Likely the answer to this question is either telemarketing or email. For demand marketing these are the most responsive channels. Some might use paid social or PPC however, if they feel the campaign is suitable. This can increase your own internal costs however if they bid against your own campaigns and keywords. If possible ask the publisher to list which channel was used on every lead uploaded. And if telemarketing is being used get call scripts and run as much due diligence as possible – there is nothing wrong with good TM – but you need to control it.
2. How quickly can you get me the leads?
Most CPL publishers batch upload. This means the leads are not coming through in real time – usually due to validation and verification processes to ensure leads meet a specification. This interesting study from MIT is still one of the best on lead decay. It shows a lead is 100 times more responsive when contacted within 5 minutes vs. 30 minutes. The average lead decay on B2B leads is 42 hours. If you are using a supplier that only uploads weekly you need to question how long those leads have been sitting around for?

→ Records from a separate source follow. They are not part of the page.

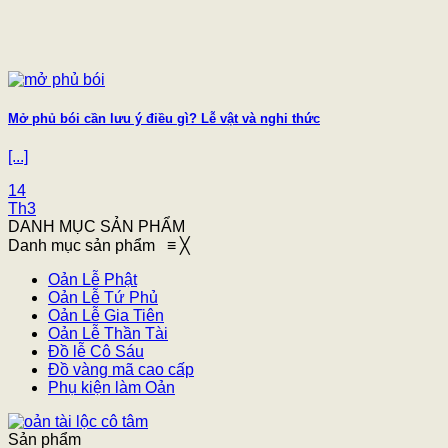
Mở phủ bói cần lưu ý điều gì? Lễ vật và nghi thức
[...]
14
Th3
DANH MỤC SẢN PHẨM
Danh mục sản phẩm
≡
╳
Oản Lễ Phật
Oản Lễ Tứ Phủ
Oản Lễ Gia Tiên
Oản Lễ Thần Tài
Đồ lễ Cô Sáu
Đồ vàng mã cao cấp
Phụ kiện làm Oản
Sản phẩm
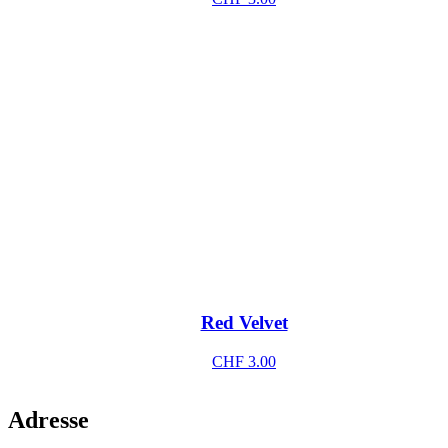
Red Velvet
CHF
3.00
Adresse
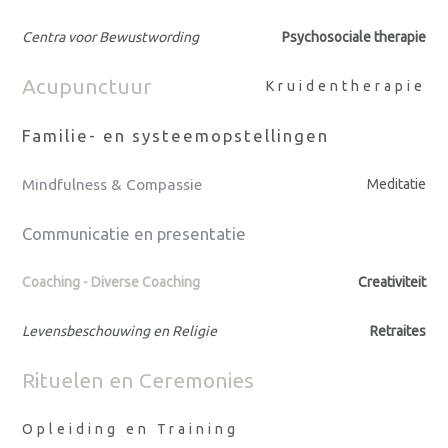
Centra voor Bewustwording
Psychosociale therapie
Acupunctuur
Kruidentherapie
Familie- en systeemopstellingen
Mindfulness & Compassie
Meditatie
Communicatie en presentatie
Coaching - Diverse Coaching
Creativiteit
Levensbeschouwing en Religie
Retraites
Rituelen en Ceremonies
Opleiding en Training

3. Do you use third parties to provide leads?
To be clear almost all lead providers selling on a CPL will be using list vendors. There is nothing wrong with this in B2B as long as they are targeting people effectively. Some simply outsource the leads to third parties. When this happens you lose control over who is supplying the leads and the channels they are using. You might even be sent an HTML email proof that will never actually be used. These sub-providers operations teams are usually based in Pune in India and are charging between $10 -$20 as a CPL. The front end publishers that buy from them can be selling for as much as $100. There is nothing wrong with outsourcing lead generation to India as a cost efficiency, some of the companies there are very good and are run by extremely clever individuals. But you should know where your leads come from and not pay an unreasonable markup to brokers. If there is a markup is this because surge technology has been used to ensure leads are more qualified?
4. What is your process in the event of a subject access request?
More often than not, a subject access request (SAR) comes from a pedant who read something about GDPR on the news. But being able to handle these well and document how and why the person’s data was passed over, and do so within the timelines set out by the ICO is important. It is usually worth running a dummy SAR with CPL publishers you use to see how they respond and what documentation they provide.
5. Who do the calls/emails appear to come from?
Sending large numbers of emails required for lead generation makes it likely for a publisher to get spam listed. This means they will frequently need to change their IPs and the sender name on their emails. Remember these publishers are running campaigns for numerous tech vendors and so they likely have a different workspace for each. If your brand name is used is the ‘from’ field then you need to have your unsubscribe link on the email. And that would be an extremely unwise thing to do! Likewise if using a publisher for telemarketing you need to ensure the calls are coming from the publisher on behalf of your brand and not direct from your brand.